▶ _PROBLEM DETAILS_:
Should pictures appear among the records, leave them out, and copy exactly only the lines from the first through the one with "la primera vareta, 2 cadenas, *1 vareta, 2", inclusive.

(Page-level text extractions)
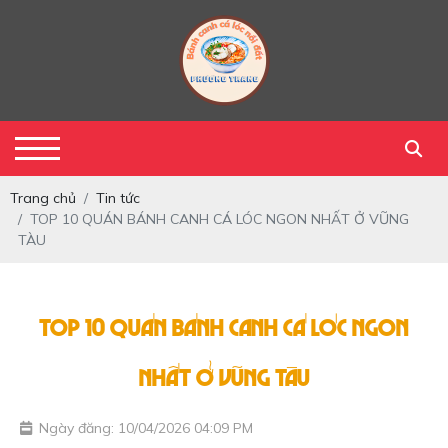
Trang chủ
Tin tức
TOP 10 QUÁN BÁNH CANH CÁ LÓC NGON NHẤT Ở VŨNG
TÀU
TOP 10 QUÁN BÁNH CANH CÁ LÓC NGON
NHẤT Ở VŨNG TÀU
Ngày đăng: 10/04/2026 04:09 PM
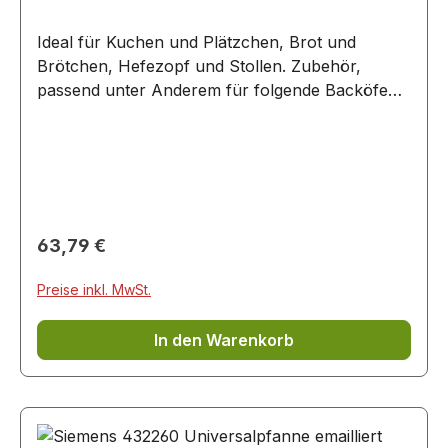
Ideal für Kuchen und Plätzchen, Brot und
Brötchen, Hefezopf und Stollen. Zubehör,
passend unter Anderem für folgende Backöfen
und Herde: HB95055CC/..
Regulärer Preis:
63,79 €
Preise inkl. MwSt.
In den Warenkorb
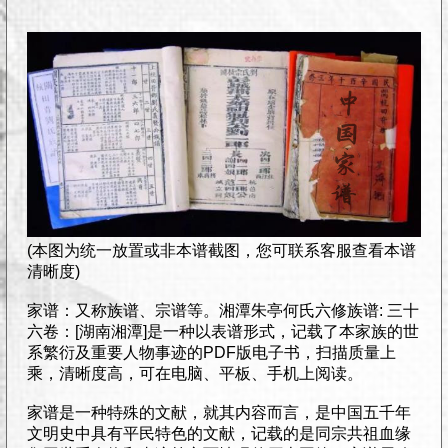
(本图为统一放置或非本谱截图，您可联系客服查看本谱
清晰度)
家谱：又称族谱、宗谱等。湘潭朱亭何氏六修族谱: 三十
六卷：[湖南湘潭]是一种以表谱形式，记载了本家族的世
系繁衍及重要人物事迹的PDF版电子书，扫描质量上
乘，清晰度高，可在电脑、平板、手机上阅读。
家谱是一种特殊的文献，就其内容而言，是中国五千年
文明史中具有平民特色的文献，记载的是同宗共祖血缘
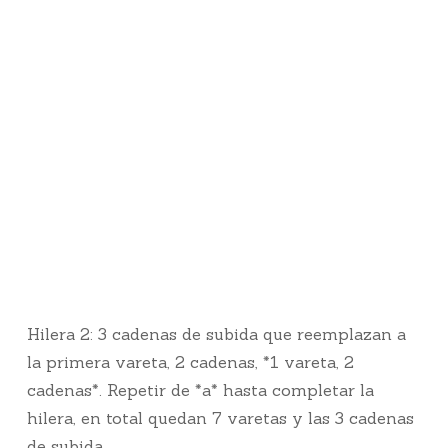
Hilera 2: 3 cadenas de subida que reemplazan a
la primera vareta, 2 cadenas, *1 vareta, 2
cadenas*. Repetir de *a* hasta completar la
hilera, en total quedan 7 varetas y las 3 cadenas
de subida.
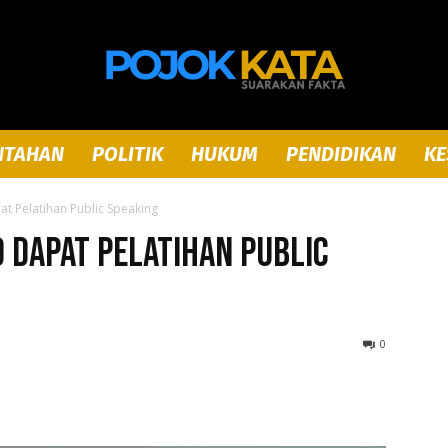
NTAHAN
POLITIK
HUKUM
PENDIDIKAN
KE
Pojok
t Pelatihan Public Speaking
 Dapat Pelatihan Public
Kata
0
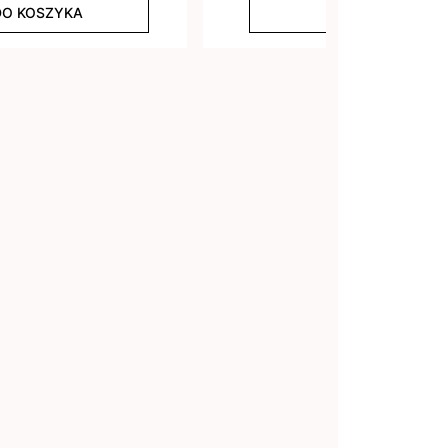
DO KOSZYKA
DO KOSZYKA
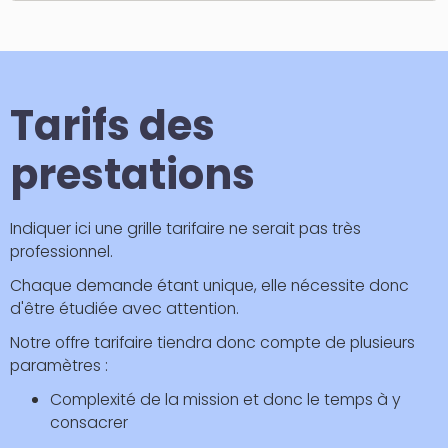
Tarifs des
prestations
Indiquer ici une grille tarifaire ne serait pas très
professionnel.
Chaque demande étant unique, elle nécessite donc
d'être étudiée avec attention.
Notre offre tarifaire tiendra donc compte de plusieurs
paramètres :
Complexité de la mission et donc le temps à y
consacrer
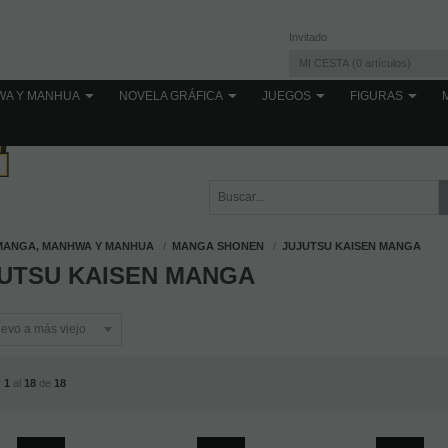
Invitado
MI CESTA
0
artículos
WA Y MANHUA
NOVELA GRÁFICA
JUEGOS
FIGURAS
MANGA, MANHWA Y MANHUA
MANGA SHONEN
JUJUTSU KAISEN MANGA
UTSU KAISEN MANGA
r
1
al
18
de
18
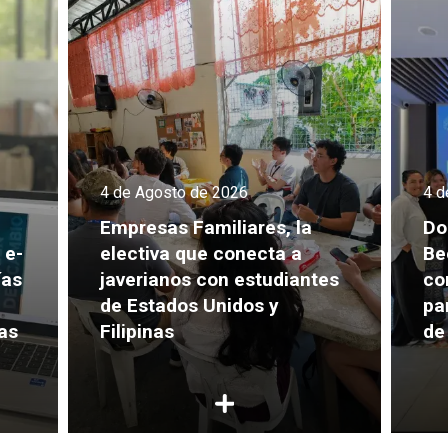
4 de Agosto de 2026
4 d
Empresas Familiares, la
Do
 e-
electiva que conecta a
Be
ías
javerianos con estudiantes
co
de Estados Unidos y
pa
as
Filipinas
de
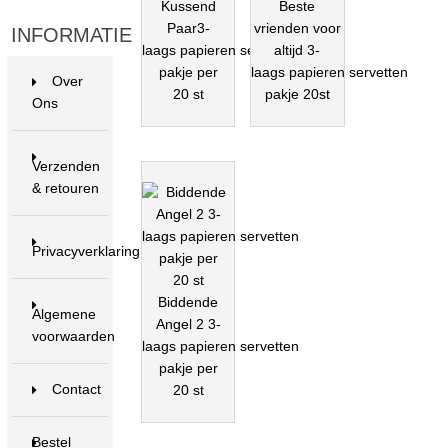
Kussend
Beste
Paar3-
vrienden voor
INFORMATIE
laags papieren servetten
altijd 3-
pakje per
laags papieren servetten
Over
20 st
pakje 20st
Ons
Verzenden
& retouren
Privacyverklaring
Biddende
Algemene
Angel 2 3-
voorwaarden
laags papieren servetten
pakje per
Contact
20 st
Bestel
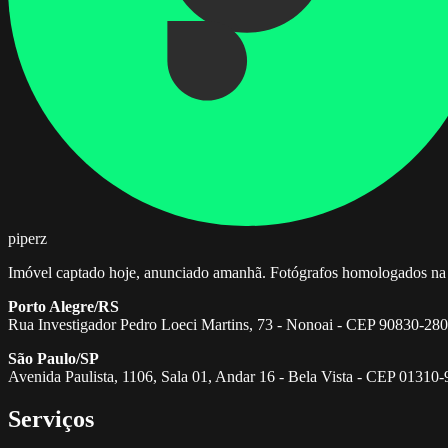
piperz
Imóvel captado hoje, anunciado amanhã. Fotógrafos homologados na 
Porto Alegre/RS
Rua Investigador Pedro Loeci Martins, 73 - Nonoai - CEP 90830-280
São Paulo/SP
Avenida Paulista, 1106, Sala 01, Andar 16 - Bela Vista - CEP 01310
Serviços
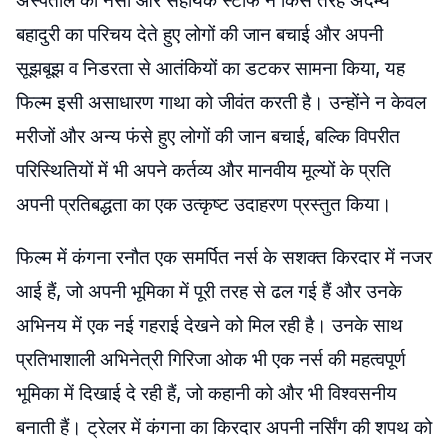
अस्पताल की नर्सों और सहायक स्टाफ ने किस तरह अदम्य
बहादुरी का परिचय देते हुए लोगों की जान बचाई और अपनी
सूझबूझ व निडरता से आतंकियों का डटकर सामना किया, यह
फिल्म इसी असाधारण गाथा को जीवंत करती है। उन्होंने न केवल
मरीजों और अन्य फंसे हुए लोगों की जान बचाई, बल्कि विपरीत
परिस्थितियों में भी अपने कर्तव्य और मानवीय मूल्यों के प्रति
अपनी प्रतिबद्धता का एक उत्कृष्ट उदाहरण प्रस्तुत किया।
फिल्म में कंगना रनौत एक समर्पित नर्स के सशक्त किरदार में नजर
आई हैं, जो अपनी भूमिका में पूरी तरह से ढल गई हैं और उनके
अभिनय में एक नई गहराई देखने को मिल रही है। उनके साथ
प्रतिभाशाली अभिनेत्री गिरिजा ओक भी एक नर्स की महत्वपूर्ण
भूमिका में दिखाई दे रही हैं, जो कहानी को और भी विश्वसनीय
बनाती हैं। ट्रेलर में कंगना का किरदार अपनी नर्सिंग की शपथ को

▶ _ANSWER TO THIS PROBLEM_:
Trang chủ
Tin tức
TOP 10 QUÁN BÁNH CANH CÁ LÓC NGON NHẤT Ở VŨNG
TÀU
TOP 10 QUÁN BÁNH CANH CÁ LÓC NGON
NHẤT Ở VŨNG TÀU
Ngày đăng: 10/04/2026 04:09 PM
Ideal für Kuchen und Plätzchen, Brot und
Brötchen, Hefezopf und Stollen. Zubehör,
passend unter Anderem für folgende Backöfen
und Herde: HB95055CC/..
Regulärer Preis:
63,79 €
Preise inkl. MwSt.
In den Warenkorb
(本图为统一放置或非本谱截图，您可联系客服查看本谱
清晰度)
家谱：又称族谱、宗谱等。湘潭朱亭何氏六修族谱: 三十
六卷：[湖南湘潭]是一种以表谱形式，记载了本家族的世
系繁衍及重要人物事迹的PDF版电子书，扫描质量上
乘，清晰度高，可在电脑、平板、手机上阅读。
家谱是一种特殊的文献，就其内容而言，是中国五千年
文明史中具有平民特色的文献，记载的是同宗共祖血缘
Hilera 2: 3 cadenas de subida que reemplazan a
la primera vareta, 2 cadenas, *1 vareta, 2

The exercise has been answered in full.